NVMeMI: Flush the MI tasks before resetting MCTP conn
Previously, when the stop will call. We will immediately
transition into RESET state and free up EP resources. This
would result in SEGV if the worker still have remaining tasks.
With the new change, when the stop is called. We will first
transition into terminating state which will stop from further
tasks to be queued and to flush the currently tasks already
queued.
Google-Bug-Id: 372696551
Change-Id: Ia46d1a93e6533eccfe34b6b6fae4e1d9152e7500
Signed-off-by: Muhammad Usama <muhammadusama@google.com>
diff --git a/src/NVMeMi.cpp b/src/NVMeMi.cpp
index 775e6fd..864c3dc 100644
--- a/src/NVMeMi.cpp
+++ b/src/NVMeMi.cpp
@@ -27,7 +27,7 @@
int addr, bool singleThreadMode, PowerState readState) :
io(io), conn(conn), dbus(*conn.get()), bus(bus), addr(addr),
readState(readState), nvmeEP(nullptr), nid(-1), eid(0), mtu(64),
- optimizeTimer(nullptr), mctpStatus(Status::Reset)
+ restart(false), optimizeTimer(nullptr), mctpStatus(Status::Reset)
{
// set update the worker thread
if (!nvmeRoot)
@@ -81,16 +81,15 @@
void NVMeMi::start()
{
- // Already in start loop
- if (optimizeTimer)
+ if (mctpStatus == Status::Terminating)
{
+ restart = true;
return;
}
if (mctpStatus == Status::Reset)
{
// init mctp ep via mctpd
- std::unique_lock<std::mutex> lock(mctpMtx);
std::cerr << "[bus: " << bus << ", addr: " << addr << "]"
<< "start MCTP initialization" << std::endl;
int i = 0;
@@ -198,7 +197,8 @@
void NVMeMi::stop()
{
- if (mctpStatus == Status::Reset)
+ restart = false;
+ if (mctpStatus == Status::Reset || mctpStatus == Status::Terminating)
{
return;
}
@@ -211,40 +211,48 @@
optimizeTimer->cancel();
optimizeTimer = nullptr;
}
- // each nvme mi message transaction should take relatively short time
- // (typically <= 200 ms).

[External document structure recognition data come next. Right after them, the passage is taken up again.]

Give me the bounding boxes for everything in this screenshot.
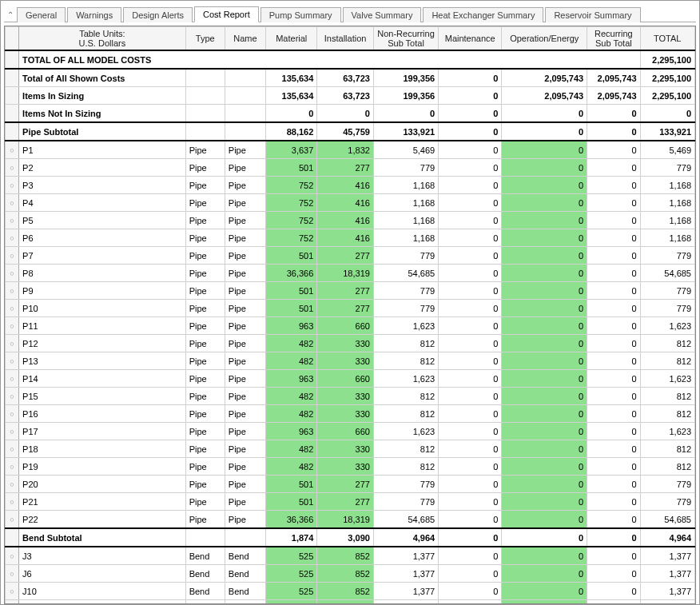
data-row[interactable]: ○ P8 PipePipe 36,366 18,319 54,6850 0 05…	[6, 265, 695, 282]
data-row[interactable]: ○ J19 BendBend 299 534 8330 0 0833	[6, 600, 695, 605]
open-cell: 0	[502, 511, 587, 529]
data-row[interactable]: ○ P4 PipePipe 752 416 1,1680 0 01,168	[6, 194, 695, 212]
tab-warnings[interactable]: Warnings	[67, 7, 121, 22]
data-row[interactable]: ○ P15 PipePipe 482 330 8120 0 0812	[6, 388, 695, 405]
open-cell: 0	[502, 476, 587, 493]
material-cell: 963	[266, 317, 317, 335]
total-cell: 1,377	[640, 583, 694, 600]
data-row[interactable]: ○ P21 PipePipe 501 277 7790 0 0779	[6, 493, 695, 511]
open-cell: 0	[502, 547, 587, 565]
maint-cell: 0	[439, 265, 502, 282]
tab-reservoir-summary[interactable]: Reservoir Summary	[545, 7, 640, 22]
tab-pump-summary[interactable]: Pump Summary	[261, 7, 341, 22]
name-cell: Bend	[225, 565, 265, 583]
type-cell: Pipe	[185, 265, 225, 282]
cell: 2,295,100	[640, 87, 694, 105]
type-cell: Pipe	[185, 194, 225, 212]
data-row[interactable]: ○ J6 BendBend 525 852 1,3770 0 01,377	[6, 565, 695, 583]
type-cell: Pipe	[185, 335, 225, 352]
data-row[interactable]: ○ P18 PipePipe 482 330 8120 0 0812	[6, 440, 695, 458]
collapse-icon[interactable]: ⌃	[4, 10, 17, 22]
tab-heat-exchanger-summary[interactable]: Heat Exchanger Summary	[423, 7, 543, 22]
name-cell: Pipe	[225, 493, 265, 511]
data-row[interactable]: ○ P1 PipePipe 3,637 1,832 5,4690 0 05,46…	[6, 141, 695, 159]
cost-report-grid[interactable]: Table Units:U.S. Dollars Type Name Mater…	[4, 26, 696, 604]
data-row[interactable]: ○ P10 PipePipe 501 277 7790 0 0779	[6, 300, 695, 317]
name-cell: Pipe	[225, 300, 265, 317]
cell: 0	[640, 105, 694, 123]
row-marker: ○	[6, 177, 19, 194]
installation-cell: 416	[317, 229, 374, 247]
material-cell: 36,366	[266, 265, 317, 282]
cell	[185, 105, 225, 123]
tab-design-alerts[interactable]: Design Alerts	[123, 7, 193, 22]
open-cell: 0	[502, 282, 587, 300]
maint-cell: 0	[439, 177, 502, 194]
data-row[interactable]: ○ P9 PipePipe 501 277 7790 0 0779	[6, 282, 695, 300]
rst-cell: 0	[587, 388, 640, 405]
type-cell: Pipe	[185, 317, 225, 335]
item-cell: P19	[19, 458, 186, 476]
nrst-cell: 812	[373, 335, 438, 352]
tab-cost-report[interactable]: Cost Report	[194, 6, 259, 22]
installation-cell: 18,319	[317, 511, 374, 529]
cell	[225, 87, 265, 105]
nrst-cell: 5,469	[373, 141, 438, 159]
summary-row[interactable]: Items In Sizing 135,63463,723 199,3560 2…	[6, 87, 695, 105]
maint-cell: 0	[439, 476, 502, 493]
cell: 4,964	[373, 528, 438, 547]
type-cell: Bend	[185, 547, 225, 565]
col-nrst[interactable]: Non-RecurringSub Total	[373, 27, 438, 51]
open-cell: 0	[502, 493, 587, 511]
material-cell: 752	[266, 229, 317, 247]
col-name[interactable]: Name	[225, 27, 265, 51]
data-row[interactable]: ○ P11 PipePipe 963 660 1,6230 0 01,623	[6, 317, 695, 335]
data-row[interactable]: ○ P12 PipePipe 482 330 8120 0 0812	[6, 335, 695, 352]
subtotal-row[interactable]: Bend Subtotal 1,8743,090 4,9640 004,964	[6, 528, 695, 547]
data-row[interactable]: ○ P16 PipePipe 482 330 8120 0 0812	[6, 405, 695, 423]
data-row[interactable]: ○ J3 BendBend 525 852 1,3770 0 01,377	[6, 547, 695, 565]
col-operation-energy[interactable]: Operation/Energy	[502, 27, 587, 51]
data-row[interactable]: ○ P17 PipePipe 963 660 1,6230 0 01,623	[6, 423, 695, 440]
col-installation[interactable]: Installation	[317, 27, 374, 51]
data-row[interactable]: ○ P7 PipePipe 501 277 7790 0 0779	[6, 247, 695, 265]
item-cell: P22	[19, 511, 186, 529]
data-row[interactable]: ○ P2 PipePipe 501 277 7790 0 0779	[6, 159, 695, 177]
maint-cell: 0	[439, 300, 502, 317]
data-row[interactable]: ○ P20 PipePipe 501 277 7790 0 0779	[6, 476, 695, 493]
rst-cell: 0	[587, 565, 640, 583]
cell: 2,095,743	[587, 69, 640, 87]
item-cell: P11	[19, 317, 186, 335]
data-row[interactable]: ○ J10 BendBend 525 852 1,3770 0 01,377	[6, 583, 695, 600]
tab-general[interactable]: General	[17, 7, 66, 22]
data-row[interactable]: ○ P14 PipePipe 963 660 1,6230 0 01,623	[6, 370, 695, 388]
data-row[interactable]: ○ P19 PipePipe 482 330 8120 0 0812	[6, 458, 695, 476]
col-maintenance[interactable]: Maintenance	[439, 27, 502, 51]
col-table-units[interactable]: Table Units:U.S. Dollars	[19, 27, 186, 51]
rst-cell: 0	[587, 247, 640, 265]
data-row[interactable]: ○ P3 PipePipe 752 416 1,1680 0 01,168	[6, 177, 695, 194]
material-cell: 752	[266, 194, 317, 212]
subtotal-row[interactable]: Pipe Subtotal 88,16245,759 133,9210 0013…	[6, 122, 695, 141]
col-type[interactable]: Type	[185, 27, 225, 51]
total-cell: 833	[640, 600, 694, 605]
cell: 0	[439, 69, 502, 87]
summary-row[interactable]: Items Not In Sizing 00 00 000	[6, 105, 695, 123]
data-row[interactable]: ○ P5 PipePipe 752 416 1,1680 0 01,168	[6, 212, 695, 229]
row-marker: ○	[6, 423, 19, 440]
col-rst[interactable]: RecurringSub Total	[587, 27, 640, 51]
summary-row[interactable]: Total of All Shown Costs 135,63463,723 1…	[6, 69, 695, 87]
nrst-cell: 779	[373, 247, 438, 265]
row-marker: ○	[6, 194, 19, 212]
grand-total-row[interactable]: TOTAL OF ALL MODEL COSTS 2,295,100	[6, 50, 695, 69]
data-row[interactable]: ○ P13 PipePipe 482 330 8120 0 0812	[6, 352, 695, 370]
col-material[interactable]: Material	[266, 27, 317, 51]
type-cell: Bend	[185, 600, 225, 605]
maint-cell: 0	[439, 335, 502, 352]
rst-cell: 0	[587, 440, 640, 458]
data-row[interactable]: ○ P6 PipePipe 752 416 1,1680 0 01,168	[6, 229, 695, 247]
tab-valve-summary[interactable]: Valve Summary	[343, 7, 422, 22]
maint-cell: 0	[439, 565, 502, 583]
data-row[interactable]: ○ P22 PipePipe 36,366 18,319 54,6850 0 0…	[6, 511, 695, 529]
col-total[interactable]: TOTAL	[640, 27, 694, 51]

So the blocking time should be short
- std::unique_lock<std::mutex> lock(mctpMtx);
+ mctpStatus = Status::Terminating;
std::cerr << "[bus: " << bus << ", addr: " << addr << "]"

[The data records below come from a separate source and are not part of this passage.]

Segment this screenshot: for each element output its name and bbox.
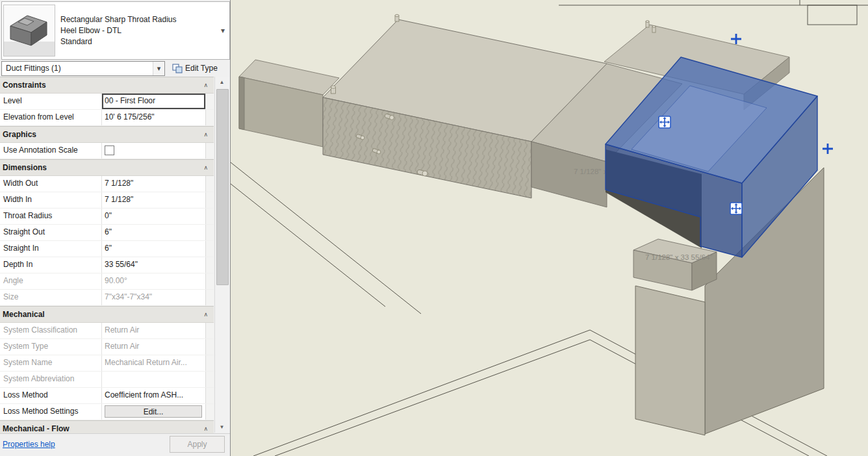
row-width-in: Width In 7 1/128" [0, 192, 214, 209]
type-name: Rectangular Sharp Throat Radius Heel Elb… [55, 14, 216, 47]
row-angle: Angle 90.00° [0, 273, 214, 290]
system-abbreviation-field [101, 372, 205, 387]
value-side-cell [205, 339, 214, 355]
type-selector[interactable]: Rectangular Sharp Throat Radius Heel Elb… [1, 1, 230, 60]
use-annotation-scale-cell [101, 143, 205, 158]
scrollbar-thumb[interactable] [216, 89, 229, 285]
properties-grid: Constraints ∧ Level 00 - First Floor Ele… [0, 77, 214, 453]
straight-in-field[interactable]: 6" [101, 241, 205, 257]
row-straight-in: Straight In 6" [0, 241, 214, 257]
value-side-cell [205, 355, 214, 371]
row-throat-radius: Throat Radius 0" [0, 209, 214, 225]
move-grip-icon[interactable] [659, 116, 670, 128]
move-grip-icon[interactable] [730, 203, 742, 214]
use-annotation-scale-checkbox[interactable] [105, 146, 114, 155]
section-header-mechanical[interactable]: Mechanical ∧ [0, 306, 214, 323]
value-side-cell [205, 372, 214, 387]
section-header-dimensions[interactable]: Dimensions ∧ [0, 159, 214, 176]
row-level: Level 00 - First Floor [0, 94, 214, 110]
system-type-field: Return Air [101, 339, 205, 355]
collapse-chevron-icon[interactable]: ∧ [203, 311, 208, 318]
value-side-cell [205, 388, 214, 403]
type-thumbnail-elbow-icon [3, 5, 55, 57]
properties-scrollbar[interactable]: ▲ ▼ [214, 77, 229, 433]
loss-method-field[interactable]: Coefficient from ASH... [101, 388, 205, 403]
value-side-cell [205, 225, 214, 240]
level-value-field[interactable]: 00 - First Floor [101, 94, 205, 109]
section-header-constraints[interactable]: Constraints ∧ [0, 77, 214, 94]
row-straight-out: Straight Out 6" [0, 225, 214, 241]
row-width-out: Width Out 7 1/128" [0, 176, 214, 192]
loss-method-settings-cell: Edit... [101, 404, 205, 420]
type-selector-dropdown-icon[interactable]: ▾ [216, 26, 229, 35]
dimension-label: 7 1/128" x 33 55/64" [645, 253, 712, 261]
collapse-chevron-icon[interactable]: ∧ [203, 82, 208, 88]
value-side-cell [205, 404, 214, 420]
value-side-cell [205, 192, 214, 208]
3d-view-canvas[interactable]: 7 1/128" x 33 55 7 1/128" x 33 55/64" [231, 0, 868, 456]
value-side-cell [205, 94, 214, 109]
revit-window: Rectangular Sharp Throat Radius Heel Elb… [0, 0, 868, 456]
3d-viewport[interactable]: 7 1/128" x 33 55 7 1/128" x 33 55/64" [231, 0, 868, 456]
section-header-graphics[interactable]: Graphics ∧ [0, 126, 214, 143]
value-side-cell [205, 143, 214, 158]
width-out-field[interactable]: 7 1/128" [101, 176, 205, 192]
value-side-cell [205, 241, 214, 257]
collapse-chevron-icon[interactable]: ∧ [203, 425, 208, 432]
row-loss-method-settings: Loss Method Settings Edit... [0, 404, 214, 420]
straight-out-field[interactable]: 6" [101, 225, 205, 240]
size-field: 7"x34"-7"x34" [101, 290, 205, 305]
row-system-name: System Name Mechanical Return Air... [0, 355, 214, 372]
value-side-cell [205, 176, 214, 192]
properties-footer: Properties help Apply [0, 433, 230, 456]
value-side-cell [205, 110, 214, 125]
row-system-abbreviation: System Abbreviation [0, 372, 214, 388]
collapse-chevron-icon[interactable]: ∧ [203, 131, 208, 138]
row-size: Size 7"x34"-7"x34" [0, 290, 214, 306]
width-in-field[interactable]: 7 1/128" [101, 192, 205, 208]
row-elevation-from-level: Elevation from Level 10' 6 175/256" [0, 110, 214, 126]
edit-type-button[interactable]: Edit Type [170, 62, 220, 75]
row-system-type: System Type Return Air [0, 339, 214, 355]
apply-button[interactable]: Apply [170, 436, 225, 453]
properties-help-link[interactable]: Properties help [3, 440, 55, 449]
system-classification-field: Return Air [101, 323, 205, 338]
throat-radius-field[interactable]: 0" [101, 209, 205, 224]
row-loss-method: Loss Method Coefficient from ASH... [0, 388, 214, 404]
value-side-cell [205, 257, 214, 273]
value-side-cell [205, 209, 214, 224]
value-side-cell [205, 290, 214, 305]
row-system-classification: System Classification Return Air [0, 323, 214, 339]
value-side-cell [205, 273, 214, 289]
edit-type-icon [172, 64, 183, 73]
elevation-value-field[interactable]: 10' 6 175/256" [101, 110, 205, 125]
scrollbar-down-icon[interactable]: ▼ [215, 422, 229, 433]
collapse-chevron-icon[interactable]: ∧ [203, 164, 208, 171]
vertical-duct-front-face[interactable] [635, 286, 705, 435]
angle-field: 90.00° [101, 273, 205, 289]
combobox-dropdown-icon[interactable]: ▾ [153, 62, 164, 75]
row-depth-in: Depth In 33 55/64" [0, 257, 214, 273]
depth-in-field[interactable]: 33 55/64" [101, 257, 205, 273]
selection-filter-row: Duct Fittings (1) ▾ Edit Type [0, 60, 230, 77]
scrollbar-up-icon[interactable]: ▲ [215, 77, 229, 88]
value-side-cell [205, 323, 214, 338]
selection-filter-combobox[interactable]: Duct Fittings (1) ▾ [1, 61, 165, 76]
properties-panel: Rectangular Sharp Throat Radius Heel Elb… [0, 0, 231, 456]
system-name-field: Mechanical Return Air... [101, 355, 205, 371]
row-use-annotation-scale: Use Annotation Scale [0, 143, 214, 159]
loss-method-edit-button[interactable]: Edit... [105, 405, 202, 418]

<< "start MCTP closure" << std::endl;
- nvme_mi_close(nvmeEP);
-
- // Note: No need to remove MCTP ep from MCTPd since the routing table will
- // re-establish on the next init
-
- mctpStatus = Status::Reset;
- nid = -1;
- eid = 0;
- mtu = 64;
- mctpPath.erase();
- nvmeEP = nullptr;
- std::cerr << "[bus: " << bus << ", addr: " << addr << "]"
- << "finish MCTP closure." << std::endl;
-}
-
-bool NVMeMi::isMCTPconnect() const
-{
- return mctpStatus == Status::Connected;
+ // Invoke nvme_mi_close() via a lambda that we schedule via
+ // flushOperations(). Using flushOperations() ensures that any
+ // outstanding tasks are executed before nvme_mi_close() is invoked,
+ // invalidating their controller reference.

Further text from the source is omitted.